[THE PROBLEM]
Copy every line that holds the string "スペランツァ" from the data below.

Dataset records
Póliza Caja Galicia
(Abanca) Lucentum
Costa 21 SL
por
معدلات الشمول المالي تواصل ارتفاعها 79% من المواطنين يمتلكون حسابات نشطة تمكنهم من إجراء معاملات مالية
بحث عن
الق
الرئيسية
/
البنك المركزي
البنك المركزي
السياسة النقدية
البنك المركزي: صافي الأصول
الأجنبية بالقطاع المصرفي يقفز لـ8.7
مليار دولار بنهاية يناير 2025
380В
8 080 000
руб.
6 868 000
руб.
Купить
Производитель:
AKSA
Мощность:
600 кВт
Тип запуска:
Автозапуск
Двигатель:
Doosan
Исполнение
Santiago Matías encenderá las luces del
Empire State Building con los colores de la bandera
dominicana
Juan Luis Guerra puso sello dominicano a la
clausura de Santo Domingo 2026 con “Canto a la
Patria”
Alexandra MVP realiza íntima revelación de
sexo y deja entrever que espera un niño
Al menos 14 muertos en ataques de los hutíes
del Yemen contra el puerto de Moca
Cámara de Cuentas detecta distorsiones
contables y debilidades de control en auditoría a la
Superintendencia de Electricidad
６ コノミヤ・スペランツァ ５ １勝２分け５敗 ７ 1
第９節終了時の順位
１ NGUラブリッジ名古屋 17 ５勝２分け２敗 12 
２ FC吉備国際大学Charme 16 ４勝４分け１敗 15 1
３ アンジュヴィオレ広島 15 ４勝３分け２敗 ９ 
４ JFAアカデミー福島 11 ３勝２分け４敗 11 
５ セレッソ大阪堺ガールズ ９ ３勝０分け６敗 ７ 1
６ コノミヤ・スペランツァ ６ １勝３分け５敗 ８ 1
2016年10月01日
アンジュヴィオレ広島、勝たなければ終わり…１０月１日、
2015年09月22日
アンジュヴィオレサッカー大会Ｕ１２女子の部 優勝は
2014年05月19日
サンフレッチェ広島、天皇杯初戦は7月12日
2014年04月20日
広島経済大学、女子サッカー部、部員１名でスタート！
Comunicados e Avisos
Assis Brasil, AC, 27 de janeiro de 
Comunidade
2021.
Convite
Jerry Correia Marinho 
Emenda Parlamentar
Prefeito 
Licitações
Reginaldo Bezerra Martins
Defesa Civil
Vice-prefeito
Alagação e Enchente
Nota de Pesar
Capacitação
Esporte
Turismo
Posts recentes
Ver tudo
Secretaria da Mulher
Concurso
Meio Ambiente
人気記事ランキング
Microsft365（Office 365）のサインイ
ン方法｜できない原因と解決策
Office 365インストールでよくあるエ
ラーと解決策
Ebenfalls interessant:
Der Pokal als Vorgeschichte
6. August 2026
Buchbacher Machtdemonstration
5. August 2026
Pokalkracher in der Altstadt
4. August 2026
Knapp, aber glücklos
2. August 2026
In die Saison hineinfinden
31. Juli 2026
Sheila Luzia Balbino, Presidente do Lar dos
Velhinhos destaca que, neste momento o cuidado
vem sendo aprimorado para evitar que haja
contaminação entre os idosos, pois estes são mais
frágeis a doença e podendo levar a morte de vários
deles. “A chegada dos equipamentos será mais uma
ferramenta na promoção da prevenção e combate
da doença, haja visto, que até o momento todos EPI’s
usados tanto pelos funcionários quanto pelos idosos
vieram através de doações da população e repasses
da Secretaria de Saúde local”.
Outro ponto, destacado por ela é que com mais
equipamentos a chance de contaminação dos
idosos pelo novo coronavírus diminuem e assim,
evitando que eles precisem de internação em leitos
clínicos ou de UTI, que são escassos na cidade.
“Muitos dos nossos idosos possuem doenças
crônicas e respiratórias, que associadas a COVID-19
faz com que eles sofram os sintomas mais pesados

[RESULT FOR THIS EXERCISE]
６ コノミヤ・スペランツァ ５ １勝２分け５敗 ７ 1
６ コノミヤ・スペランツァ ６ １勝３分け５敗 ８ 1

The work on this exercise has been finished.